- [Information provided]
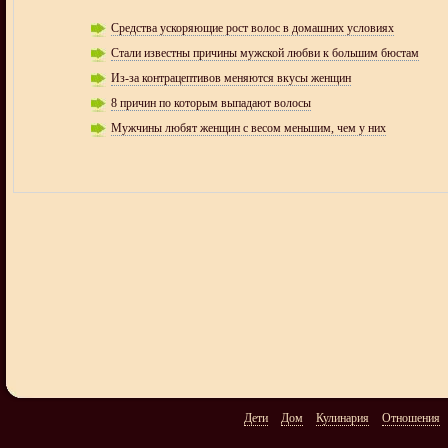
Средства ускоряющие рост волос в домашних условиях
Стали известны причины мужской любви к большим бюстам
Из-за контрацептивов меняются вкусы женщин
8 причин по которым выпадают волосы
Мужчины любят женщин с весом меньшим, чем у них
Дети
Дом
Кулинария
Отношения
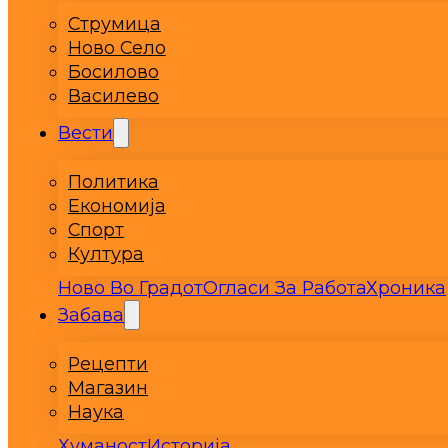
Струмица
Ново Село
Босилово
Василево
Вести
Политика
Економија
Спорт
Култура
Ново Во Градот
Огласи За Работа
Хроника
Забава
Рецепти
Магазин
Наука
Хуманост
Историја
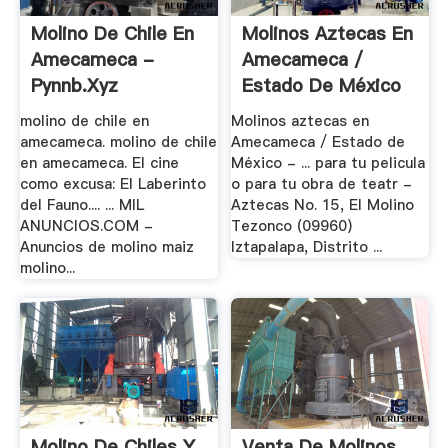
Molino De Chile En
Molinos Aztecas En
Amecameca -
Amecameca /
Pynnb.xyz
Estado De México
molino de chile en
Molinos aztecas en
amecameca. molino de chile
Amecameca / Estado de
en amecameca. El cine
México - ... para tu pelicula
como excusa: El Laberinto
o para tu obra de teatr -
del Fauno.... ... MIL
Aztecas No. 15, El Molino
ANUNCIOS.COM -
Tezonco (09960)
Anuncios de molino maiz
Iztapalapa, Distrito ...
molino...
Molino De Chiles Y
Venta De Molinos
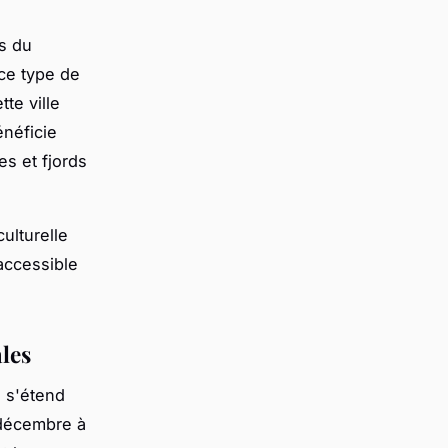
s du
 ce type de
te ville
énéficie
s et fjords
ulturelle
accessible
les
 s'étend
 décembre à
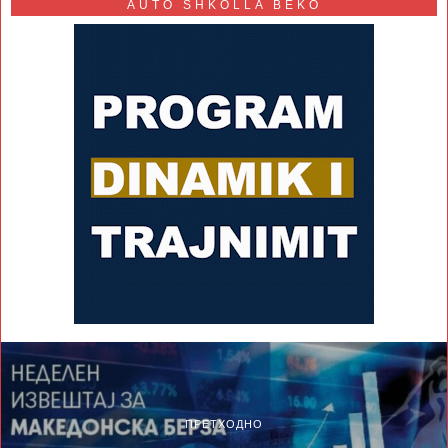
AUTO SHKOLLA BEKO
ПРЕТХОДНО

- [Task brief]
Return all lines of the material above in which the word "para" occurs.

- [Task output]
México - ... para tu pelicula
o para tu obra de teatr -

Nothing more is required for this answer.